[RFC PATCH] powerpc: Make crashing cpu to be discovered first in kdump kernel.
Pingfan Liu
kernelfans at gmail.com
Fri Sep 8 23:54:38 AEST 2023
Hi Mahesh,
Thanks for sharing your great idea. I was in the middle of V5 and
finish it today.
My v5 is based on the same idea of my v4 [1] with the improvement of
the code. And I will send it out.
[1]: https://lore.kernel.org/linuxppc-dev/1520829790-14029-1-git-send-email-kernelfans@gmail.com/
I will have a close look at your patch later.
Thanks,
Pingfan
On Thu, Sep 7, 2023 at 1:59 AM Mahesh Salgaonkar <mahesh at linux.ibm.com> wrote:
>
> The kernel boot parameter 'nr_cpus=' allows one to specify number of
> possible cpus in the system. In the normal scenario the first cpu (cpu0)
> that shows up is the boot cpu and hence it gets covered under nr_cpus
> limit.
>
> But this assumption is broken in kdump scenario where kdump kernel after a
> crash can boot up on an non-zero boot cpu. The paca structure allocation
> depends on value of nr_cpus and is indexed using logical cpu ids. The cpu
> discovery code brings up the cpus as they appear sequentially on device
> tree and assigns logical cpu ids starting from 0. This definitely becomes
> an issue if boot cpu id > nr_cpus. When this occurs it results into
>
> In past there were proposals to fix this by making changes to cpu discovery
> code to identify non-zero boot cpu and map it to logical cpu 0. However,
> the changes were very invasive, making discovery code more complicated and
> risky.
>
> Considering that the non-zero boot cpu scenario is more specific to kdump
> kernel, limiting the changes in panic/crash kexec path would probably be a
> best approach to have.
>
> Hence proposed change is, in crash kexec path, move the crashing cpu's
> device node to the first position under '/cpus' node, which will make the
> crashing cpu to be discovered as part of the first core in kdump kernel.
>
> In order to accommodate boot cpu for the case where boot_cpuid > nr_cpu_ids,
> align up the nr_cpu_ids to SMT threads in early_init_dt_scan_cpus().
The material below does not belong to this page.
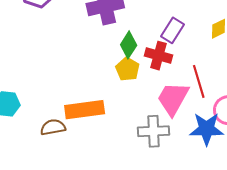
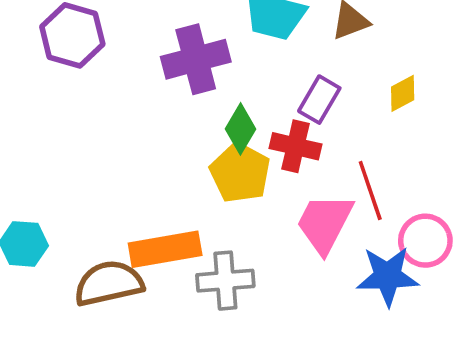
yellow pentagon: (127, 69) -> (240, 173), size x1.4
brown semicircle: (53, 127) -> (109, 283), size x1.5
gray cross: (154, 131) -> (225, 281), moved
This
> will allow kdump kernel to work with nr_cpus=X where X will be aligned up
> in multiple of SMT threads per core.
>
> Signed-off-by: Mahesh Salgaonkar <mahesh at linux.ibm.com>
> ---
> arch/powerpc/include/asm/kexec.h | 1
> arch/powerpc/kernel/prom.c | 13 ++++
> arch/powerpc/kexec/core_64.c | 128 +++++++++++++++++++++++++++++++++++++
> arch/powerpc/kexec/file_load_64.c | 2 -
> 4 files changed, 143 insertions(+), 1 deletion(-)
>
> diff --git a/arch/powerpc/include/asm/kexec.h b/arch/powerpc/include/asm/kexec.h
> index a1ddba01e7d13..f5a6f4a1b8eb0 100644
> --- a/arch/powerpc/include/asm/kexec.h
> +++ b/arch/powerpc/include/asm/kexec.h
> @@ -144,6 +144,7 @@ unsigned int kexec_extra_fdt_size_ppc64(struct kimage *image);
> int setup_new_fdt_ppc64(const struct kimage *image, void *fdt,
> unsigned long initrd_load_addr,
> unsigned long initrd_len, const char *cmdline);
> +int add_node_props(void *fdt, int node_offset, const struct device_node *dn);
> #endif /* CONFIG_PPC64 */
>
> #endif /* CONFIG_KEXEC_FILE */
> diff --git a/arch/powerpc/kernel/prom.c b/arch/powerpc/kernel/prom.c
> index 0b5878c3125b1..c2d4f55042d72 100644
> --- a/arch/powerpc/kernel/prom.c
> +++ b/arch/powerpc/kernel/prom.c
> @@ -322,6 +322,9 @@ static void __init check_cpu_feature_properties(unsigned long node)
> }
> }
>
> +/* align addr on a size boundary - adjust address up */
> +#define _ALIGN_UP(addr, size) (((addr)+((size)-1))&(~((typeof(addr))(size)-1)))
> +
> static int __init early_init_dt_scan_cpus(unsigned long node,
> const char *uname, int depth,
> void *data)
> @@ -348,6 +351,16 @@ static int __init early_init_dt_scan_cpus(unsigned long node,
>
> nthreads = len / sizeof(int);
>
> + /*
> + * Align nr_cpu_ids to correct SMT value. This will help us to allocate
> + * pacas correctly to accomodate boot_cpu != 0 scenario e.g. in kdump
> + * kernel the boot cpu can be any cpu between 0 through nthreads.
> + */
> + if (nr_cpu_ids % nthreads) {
> + nr_cpu_ids = _ALIGN_UP(nr_cpu_ids, nthreads);
> + pr_info("Aligned nr_cpus to SMT=%d, nr_cpu_ids = %d\n", nthreads, nr_cpu_ids);
> + }
> +
> /*
> * Now see if any of these threads match our boot cpu.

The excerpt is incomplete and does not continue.